■ RECORD EXTRACTS:
***

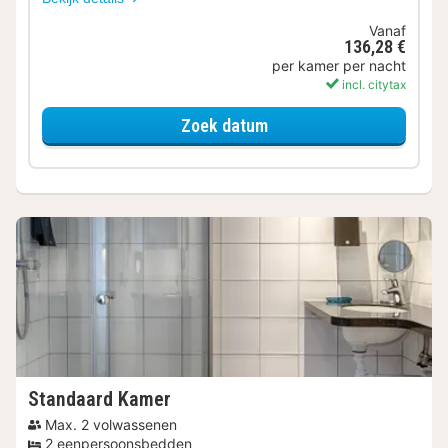
Vanaf
136,28 €
per kamer per nacht
incl. citytax
voor Standaard Kamer
Zoek datum
Standaard Kamer
Max. 2 volwassenen
2 eenpersoonsbedden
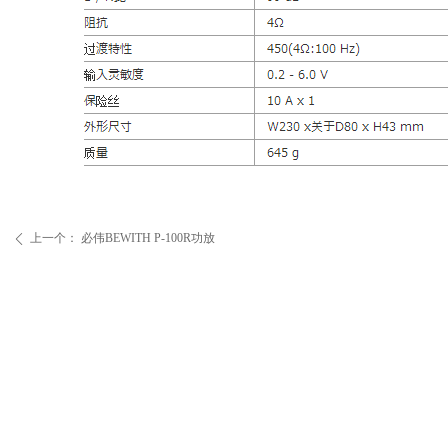
上一个：
必伟BEWITH P-100R功放
ꄴ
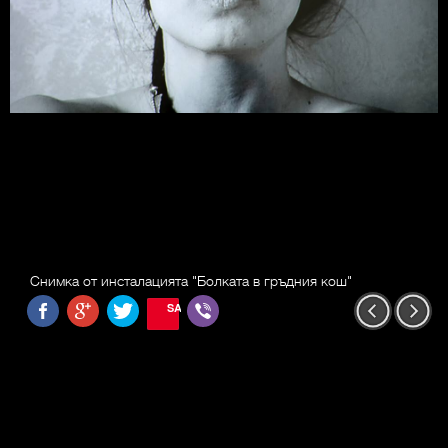
Снимка от инсталацията "Болката в гръдния кош"
SAVE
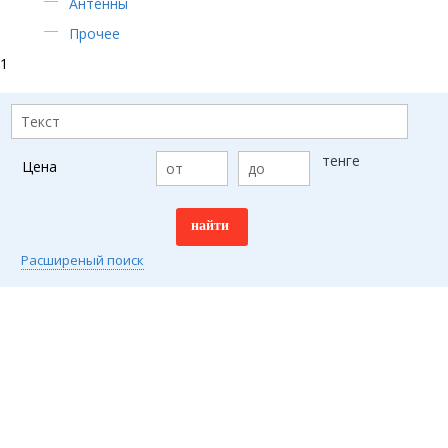
Антенны
Прочее
1
тенге
Цена
Расширеный поиск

***

■ EXERCISE DIRECTIONS: Every record above should come back exactly, but without its pictures.

■ THE ANSWER:
Vanaf
136,28 €
per kamer per nacht
incl. citytax
voor Standaard Kamer
Zoek datum
Standaard Kamer
Max. 2 volwassenen
2 eenpersoonsbedden
上一个：
必伟BEWITH P-100R功放
ꄴ
Снимка от инсталацията "Болката в гръдния кош"
SAVE
Антенны
Прочее
1
тенге
Цена
Расширеный поиск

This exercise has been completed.